Valor Econômico, v. 20, n. 4962, 18/03/2020. Internacional, p. A10

Países restringem a exportação de material médico

Assis Moreira


Nada menos de 50 países já proibiram ou limitaram exportações de equipamentos médicos, como máscaras, luvas e respiradores, além de medicamentos e substâncias para fabricação de remédios, à medida que o pânico se alastra com o coronavírus.

A proliferação de medidas para manter material médico nos mercados de produção é mostrada pelo Global Trade Alert (GTA), mecanismo que monitora o desenvolvimento de políticas comerciais.

O número de 24 países com restrições dobrou desde a semana passada, seguindo o aumento de casos do vírus na Europa e nos EUA. Em vez da solidariedade conclamada em discursos oficiais, o que acontece é o “beggar-thy-neighbour” (empobrecer o vizinho) que agora significa “sicken-thy-neighbour” (adoecer o vizinho), nota o GTA.

A Câmara de Comércio Internacional (ICC, na sigla em inglês), aponta “crescente risco de ações unilaterais que podem minar as necessárias respostas globais para uma ameaça que sabemos que não tem fronteiras”.

Para Simon Evenett, professor de comércio internacional da Universidade de St. Gallen, na Suíça e diretor do GTA, “o que vemos é uma desesperada corrida por suprimentos médicos. Ao mesmo tempo, quanto mais o vírus avança, há mais restrições”.

Na corrida por equipamentos médicos, a Organização Mundial de Saúde (OMS) tem alertado que os suprimentos de respiradores (que ajudam pacientes internados a respirar nas UTIs) e máscaras médicas não atenderão à demanda.
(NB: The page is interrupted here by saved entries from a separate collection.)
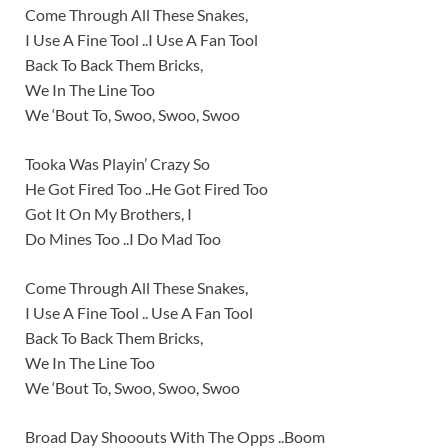
Come Through All These Snakes,
I Use A Fine Tool ..I Use A Fan Tool
Back To Back Them Bricks,
We In The Line Too
We ‘Bout To, Swoo, Swoo, Swoo
Tooka Was Playin’ Crazy So
He Got Fired Too ..He Got Fired Too
Got It On My Brothers, I
Do Mines Too ..I Do Mad Too
Come Through All These Snakes,
I Use A Fine Tool .. Use A Fan Tool
Back To Back Them Bricks,
We In The Line Too
We ‘Bout To, Swoo, Swoo, Swoo
Broad Day Shooouts With The Opps ..Boom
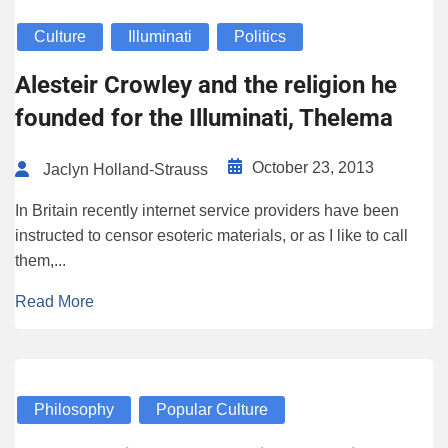
Culture
Illuminati
Politics
Alesteir Crowley and the religion he
founded for the Illuminati, Thelema
October 23, 2013
Jaclyn Holland-Strauss
In Britain recently internet service providers have been
instructed to censor esoteric materials, or as I like to call
them,...
Read More
Philosophy
Popular Culture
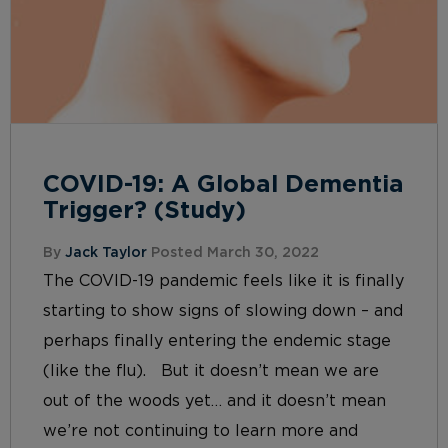
COVID-19: A Global Dementia
Trigger? (Study)
By
Jack Taylor
Posted March 30, 2022
The COVID-19 pandemic feels like it is finally
starting to show signs of slowing down – and
perhaps finally entering the endemic stage
(like the flu). But it doesn’t mean we are
out of the woods yet… and it doesn’t mean
we’re not continuing to learn more and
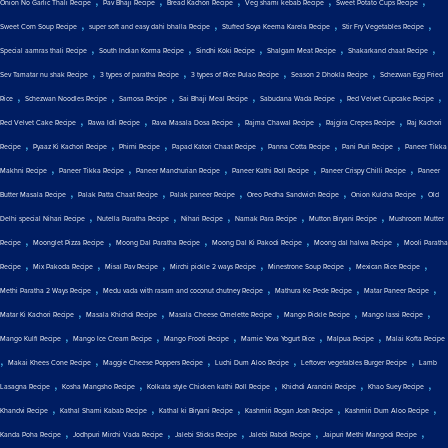
,
,
,
,
,
Onion No Garlic Thali Recipe
Pav Bhaji Recipe
Bread Kachori Recipe
Veg shami kebab Recipe
Sweet Potato Cups Recipe
,
,
,
,
Sweet Corn Soup Recipe
super soft and easy dahi bhalla Recipe
Stuffed Soya Keema Karela Recipe
Stir Fry Vegetables Recipe
,
,
,
,
,
Special aamras thali Recipe
South Indian Korma Recipe
Sindhi Koki Recipe
Shalgam Meat Recipe
Shakarkand chaat Recipe
,
,
,
,
Sev Tamatar nu shak Recipe
3 types of paratha Recipe
3 types of Rice Pulao Recipe
Season 2 Dhokla Recipe
Schezwan Egg Fried
,
,
,
,
,
,
Rice
Schezwan Noodles Recipe
Samosa Recipe
Sai Bhaji Meal Recipe
Sabudana Wada Recipe
Red Velvet Cupcake Recipe
,
,
,
,
,
Red Velvet Cake Recipe
Rawa Idli Recipe
Rava Masala Dosa Recipe
Rajma Chawal Recipe
Rajgira Crepes Recipe
Raj Kachori
,
,
,
,
,
,
Recipe
Pyaaz Ki Kachori Recipe
Phirni Recipe
Papad Katori Chaat Recipe
Panna Cotta Recipe
Pani Puri Recipe
Paneer Tikka
,
,
,
,
,
Makhni Recipe
Paneer Tikka Recipe
Paneer Manchurian Recipe
Paneer Kathi Roll Recipe
Paneer Crispy Chilli Recipe
Paneer
,
,
,
,
,
Butter Masala Recipe
Palak Patta Chaat Recipe
Palak paneer Recipe
Oreo Pedha Sandwich Recipe
Onion Kulcha Recipe
Old
,
,
,
,
,
Delhi special Nihari Recipe
Nutella Paratha Recipe
Nihari Recipe
Namak Para Recipe
Mutton Biryani Recipe
Mushroom Mutter
,
,
,
,
,
Recipe
Moonglet Pizza Recipe
Moong Dal Paratha Recipe
Moong Dal Ki Pakodi Recipe
Moong dal halwa Recipe
Mooli Paratha
,
,
,
,
,
,
Recipe
Mix Pakoda Recipe
Misal Pav Recipe
Mirchi pickle 2 ways Recipe
Minestrone Soup Recipe
Mexican Rice Recipe
,
,
,
,
Methi Paratha 2 Ways Recipe
Medu vada with rasam and coconut chutney Recipe
Mathura Ke Pede Recipe
Matar Paneer Recipe
,
,
,
,
,
Matar Ki Kachori Recipe
Masala Khichdi Recipe
Masala Cheese Omelette Recipe
Mango Pickle Recipe
Mango lassi Recipe
,
,
,
,
,
Mango Kulfi Recipe
Mango Ice Cream Recipe
Mango Frooti Recipe
Mamie Yova Yogurt Rice
Malpua Recipe
Malai Kofta Recipe
,
,
,
,
,
Makai Khees Cone Recipe
Maggie Cheese Poppers Recipe
Luchi Dum Aloo Recipe
Leftover vegetables Burger Recipe
Lamb
,
,
,
,
,
Lasagna Recipe
Kosha Mangsho Recipe
Kolkata style Chicken kathi Roll Recipe
Khichdi Arancini Recipe
Khao Suey Recipe
,
,
,
,
,
Khandvi Recipe
Kathal Shami Kabab Recipe
Kathal ki Biryani Recipe
Kashmiri Rogan Josh Recipe
Kashmiri Dum Aloo Recipe
,
,
,
,
,
Kanda Poha Recipe
Jodhpuri Mirchi Vada Recipe
Jalebi Sticks Recipe
Jalebi Rabdi Recipe
Jaipuri Methi Mangodi Recipe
A Comissão Europeia, braço executivo da União Europeia (UE), teve que reagir à imposição de barreiras de controle dentro do mercado comum europeu. Conclamou os países membros a tomar medidas excepcionais para proteger a população, mas também garantir que os bens e serviços essenciais continuem a ter livre circulação no mercado interno.

As empresas alemãs, por exemplo, precisam de aprovação do governo para exportar respiradores mesmo dentro da UE. A Coreia do Sul proibiu a exportação de máscaras e de materiais usados na fabricação de respiradores.

O Brasil também planejava seguir essa linha, proibindo a exportação de respiradores, mas ao mesmo tempo reduzindo a tarifas de importação de produtos para UTI.

Para Evenett, existe um desalinhamento entre comércio exterior e respostas de saúde pública na luta contra o coronavírus.

“A questão é por que os países não aumentaram a produção de equipamentos médicos”, diz. “E, pior, agora dizem aos produtores que não podem exportar, o que lhes fará perder mercados. ”

Para Evenett, os governos deveriam estimular a produção de máscaras, luvas e equipamentos e garantir preço mínimo às fábricas por seis meses. Assim, expandem a produção, podem atender o mercado interno e exportar.

A incoerência nas políticas comerciais é ilustrada com 141 dos 164 países membros da Organização Mundial do Comércio (OMC) impondo taxas até na importação de sabão.

A política comercial dos EUA é vista como “particularmente perversa” agora em tempos de vírus, nota Evenett. Na guerra contra a China, Donald Trump elevou tarifas sobre um bom número de equipamentos médicos vendidos pelos chineses. O resultado foi escassez e custos mais altos de produtos vitais nos EUA, enquanto Pequim teve de desviar a exportação para outros mercados.

Agora a Casa Branca descobriu que a China é um dos maiores supridores de equipamentos que o país necessita para combater a covid-19. Os EUA baixaram as alíquotas sobre vários produtos médicos chineses. Mas a retomada da importação não será rápida.

Chad Bown, do Peterson Institute for Internacional Economics, em Washington, escreve que esse é um exemplo das consequências ruins da desorientada guerra deflagrada por Trump, que acaba afetando a luta contra a covid-19.

A Câmara de Comércio Internacional enviou carta aos líderes do G-20, pedindo que as maiores economias do mundo evitem proibição ou limitar as exportações de produtos médicos ou revertam essas restrições. Também sugere medidas para reduzir os custos de equipamentos médicos, como baixar as alíquotas de importação.